SUPPLIED ENTRIES: Begin

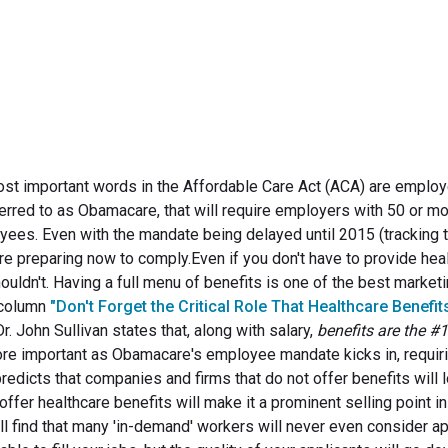
September 5, 2013
ost important words in the Affordable Care Act (ACA) are employ
ferred to as Obamacare, that will require employers with 50 or m
ees. Even with the mandate being delayed until 2015 (tracking t
re preparing now to comply.Even if you don't have to provide hea
ouldn't. Having a full menu of benefits is one of the best market
t column
"Don't Forget the Critical Role That Healthcare Benefits
r. John Sullivan states that, along with salary,
benefits are the #1
re important as Obamacare's employee mandate kicks in, requir
redicts that companies and firms that do not offer benefits will 
ffer healthcare benefits will make it a prominent selling point in
ill find that many 'in-demand' workers will never even consider ap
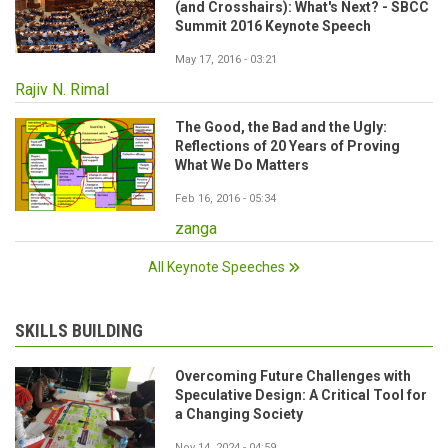
(and Crosshairs): What's Next? - SBCC
Summit 2016 Keynote Speech
May 17, 2016 - 03:21
Rajiv N. Rimal
The Good, the Bad and the Ugly:
Reflections of 20 Years of Proving
What We Do Matters
Feb 16, 2016 - 05:34
zanga
All Keynote Speeches
SKILLS BUILDING
Overcoming Future Challenges with
Speculative Design: A Critical Tool for
a Changing Society
Nov 14, 2024 - 04:59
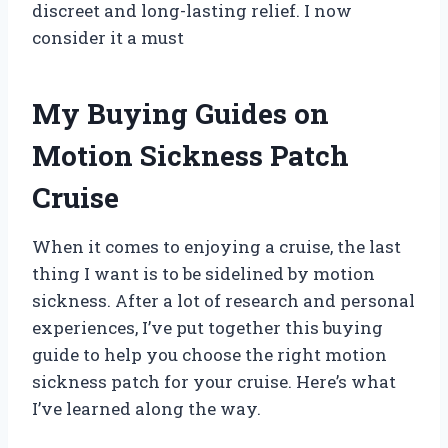
discreet and long-lasting relief. I now
consider it a must
My Buying Guides on
Motion Sickness Patch
Cruise
When it comes to enjoying a cruise, the last
thing I want is to be sidelined by motion
sickness. After a lot of research and personal
experiences, I’ve put together this buying
guide to help you choose the right motion
sickness patch for your cruise. Here’s what
I’ve learned along the way.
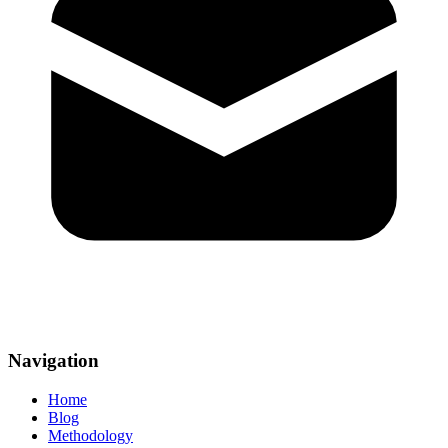
Navigation
Home
Blog
Methodology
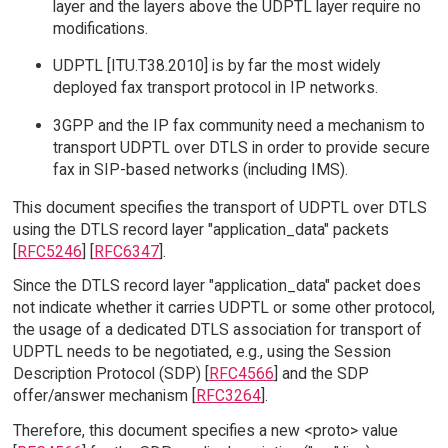
layer and the layers above the UDPTL layer require no
modifications.
UDPTL [ITU.T38.2010] is by far the most widely
deployed fax transport protocol in IP networks.
3GPP and the IP fax community need a mechanism to
transport UDPTL over DTLS in order to provide secure
fax in SIP-based networks (including IMS).
This document specifies the transport of UDPTL over DTLS
using the DTLS record layer "application_data" packets
[
RFC5246
] [
RFC6347
].
Since the DTLS record layer "application_data" packet does
not indicate whether it carries UDPTL or some other protocol,
the usage of a dedicated DTLS association for transport of
UDPTL needs to be negotiated, e.g., using the Session
Description Protocol (SDP) [
RFC4566
] and the SDP
offer/answer mechanism [
RFC3264
].
Therefore, this document specifies a new <proto> value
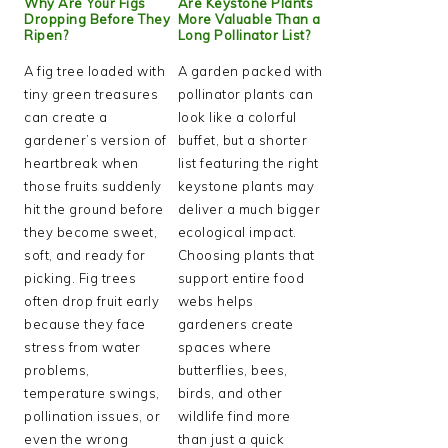
Why Are Your Figs
Are Keystone Plants
Dropping Before They
More Valuable Than a
Ripen?
Long Pollinator List?
A fig tree loaded with
A garden packed with
tiny green treasures
pollinator plants can
can create a
look like a colorful
gardener’s version of
buffet, but a shorter
heartbreak when
list featuring the right
those fruits suddenly
keystone plants may
hit the ground before
deliver a much bigger
they become sweet,
ecological impact.
soft, and ready for
Choosing plants that
picking. Fig trees
support entire food
often drop fruit early
webs helps
because they face
gardeners create
stress from water
spaces where
problems,
butterflies, bees,
temperature swings,
birds, and other
pollination issues, or
wildlife find more
even the wrong
than just a quick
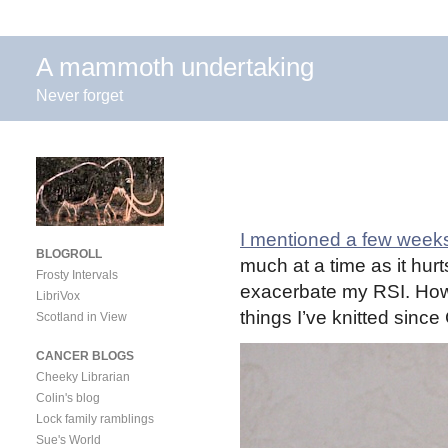
A mammoth undertaking
Never forget
I mentioned a few week
BLOGROLL
much at a time as it hurt
Frosty Intervals
exacerbate my RSI. Howev
LibriVox
things I’ve knitted since
Scotland in View
CANCER BLOGS
Cheeky Librarian
Colin's blog
Lock family ramblings
Sue's World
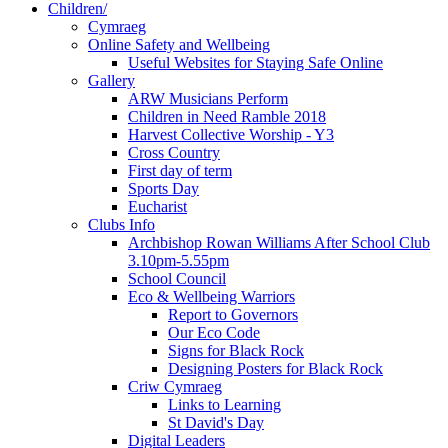
Children/
Cymraeg
Online Safety and Wellbeing
Useful Websites for Staying Safe Online
Gallery
ARW Musicians Perform
Children in Need Ramble 2018
Harvest Collective Worship - Y3
Cross Country
First day of term
Sports Day
Eucharist
Clubs Info
Archbishop Rowan Williams After School Club
3.10pm-5.55pm
School Council
Eco & Wellbeing Warriors
Report to Governors
Our Eco Code
Signs for Black Rock
Designing Posters for Black Rock
Criw Cymraeg
Links to Learning
St David's Day
Digital Leaders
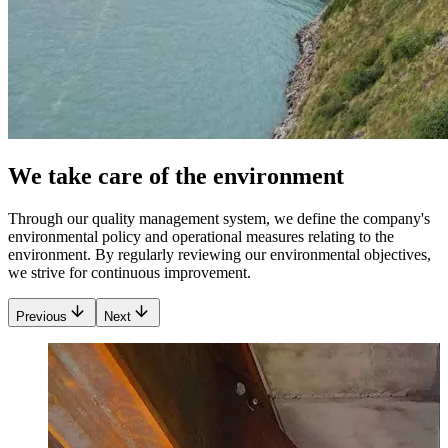
We take care of the environment
Through our quality management system, we define the company's
environmental policy and operational measures relating to the
environment. By regularly reviewing our environmental objectives,
we strive for continuous improvement.
Previous
Next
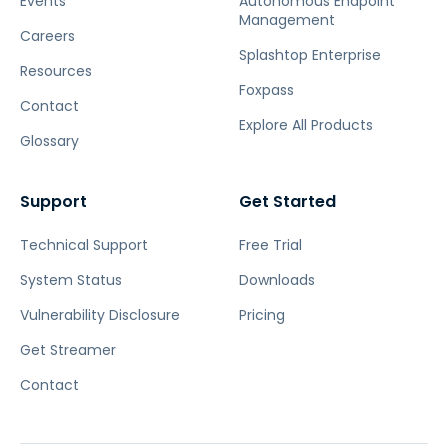
Events
Autonomous Endpoint
Management
Careers
Splashtop Enterprise
Resources
Foxpass
Contact
Explore All Products
Glossary
Support
Get Started
Technical Support
Free Trial
System Status
Downloads
Vulnerability Disclosure
Pricing
Get Streamer
Contact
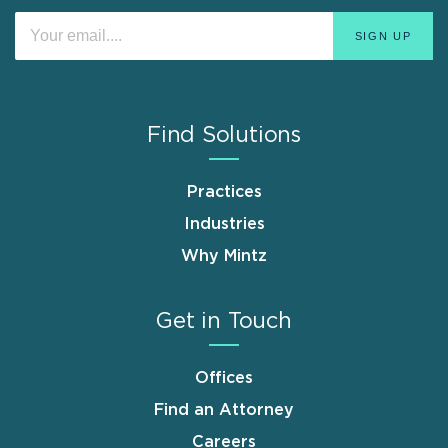
Find Solutions
Practices
Industries
Why Mintz
Get in Touch
Offices
Find an Attorney
Careers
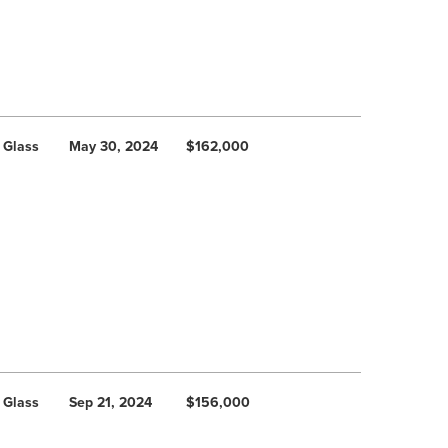
 Glass
May 30, 2024
$162,000
 Glass
Sep 21, 2024
$156,000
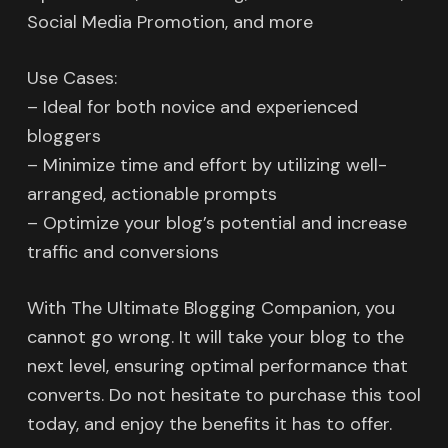
Social Media Promotion, and more
Use Cases:
– Ideal for both novice and experienced
bloggers
– Minimize time and effort by utilizing well-
arranged, actionable prompts
– Optimize your blog’s potential and increase
traffic and conversions
With The Ultimate Blogging Companion, you
cannot go wrong. It will take your blog to the
next level, ensuring optimal performance that
converts. Do not hesitate to purchase this tool
today, and enjoy the benefits it has to offer.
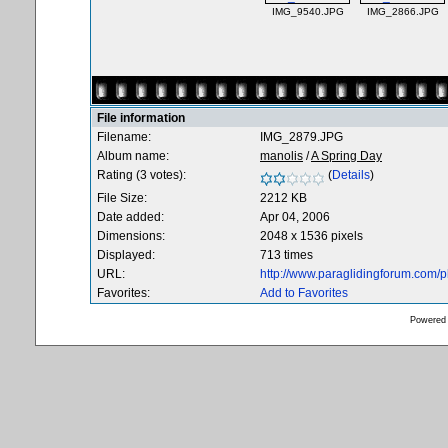
IMG_9540.JPG
IMG_2866.JPG
File information
Filename:
IMG_2879.JPG
Album name:
manolis
/
A Spring Day
Rating (3 votes):
(
Details
)
File Size:
2212 KB
Date added:
Apr 04, 2006
Dimensions:
2048 x 1536 pixels
Displayed:
713 times
URL:
http://www.paraglidingforum.com/
Favorites:
Add to Favorites
Powered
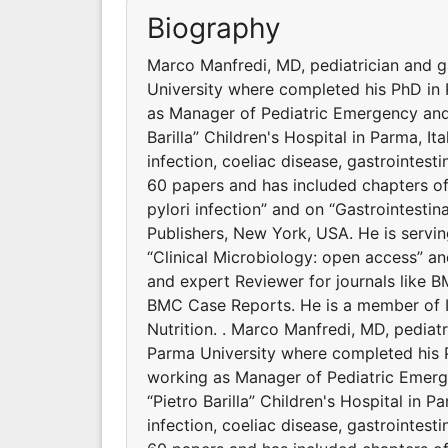
Biography
Marco Manfredi, MD, pediatrician and ga
University where completed his PhD in 
as Manager of Pediatric Emergency and 
Barilla” Children's Hospital in Parma, Ita
infection, coeliac disease, gastrointest
60 papers and has included chapters of
pylori infection” and on “Gastrointesti
Publishers, New York, USA. He is servin
“Clinical Microbiology: open access” a
and expert Reviewer for journals like 
BMC Case Reports. He is a member of It
Nutrition. . Marco Manfredi, MD, pediatr
Parma University where completed his P
working as Manager of Pediatric Emerg
“Pietro Barilla” Children's Hospital in Pa
infection, coeliac disease, gastrointest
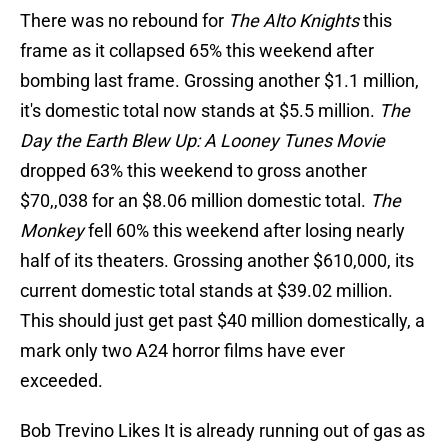
There was no rebound for
The Alto Knights
this
frame as it collapsed 65% this weekend after
bombing last frame. Grossing another $1.1 million,
it's domestic total now stands at $5.5 million.
The
Day the Earth Blew Up: A Looney Tunes Movie
dropped 63% this weekend to gross another
$70,,038 for an $8.06 million domestic total.
The
Monkey
fell 60% this weekend after losing nearly
half of its theaters. Grossing another $610,000, its
current domestic total stands at $39.02 million.
This should just get past $40 million domestically, a
mark only two A24 horror films have ever
exceeded.
Bob Trevino Likes It is already running out of gas as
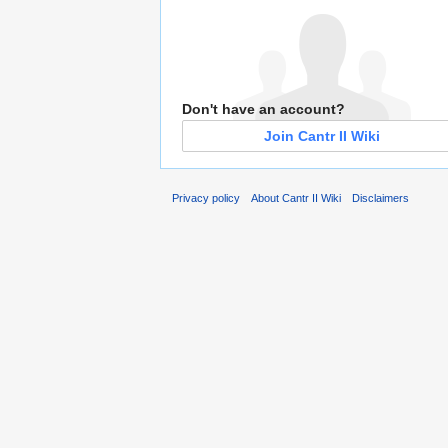
Don't have an account?
Join Cantr II Wiki
Privacy policy
About Cantr II Wiki
Disclaimers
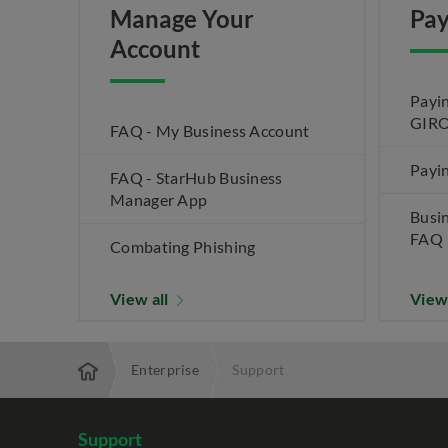
Manage Your
Pay
Account
Payin
GIRO
FAQ - My Business Account
Payin
FAQ - StarHub Business
Manager App
Busi
FAQ
Combating Phishing
View all
View
Enterprise
Support
Support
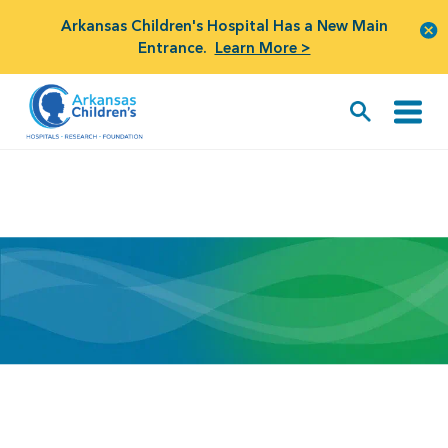
Arkansas Children's Hospital Has a New Main
Entrance.
Learn More >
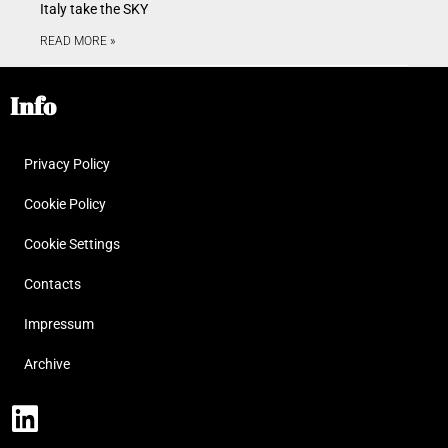
Italy take the SKY
READ MORE »
Info
Privacy Policy
Cookie Policy
Cookie Settings
Contacts
Impressum
Archive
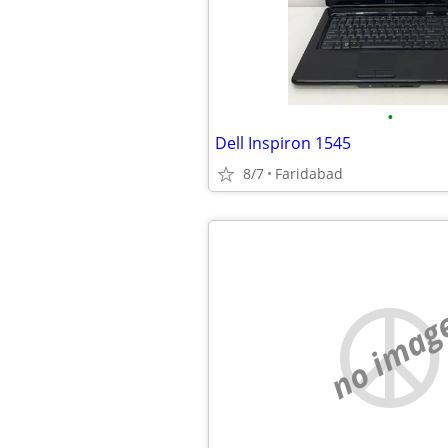
•
Dell Inspiron 1545
8/7
Faridabad
no imag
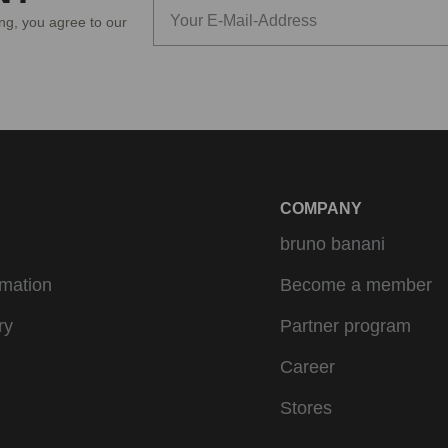
ing, you agree to our
COMPANY
bruno banani
rmation
Become a member
ry
Partner program
Career
Stores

SUPPLIED ENTRIES: End

EXERCISE BRIEF
Beginning with the line containing "Day the Earth Blew Up: A Looney Tunes Movie" in the material above, copy every line exactly until you have copied the line containing "current domestic total".

COMPLETED TASK
Day the Earth Blew Up: A Looney Tunes Movie
dropped 63% this weekend to gross another
$70,,038 for an $8.06 million domestic total.
The
Monkey
fell 60% this weekend after losing nearly
half of its theaters. Grossing another $610,000, its
current domestic total stands at $39.02 million.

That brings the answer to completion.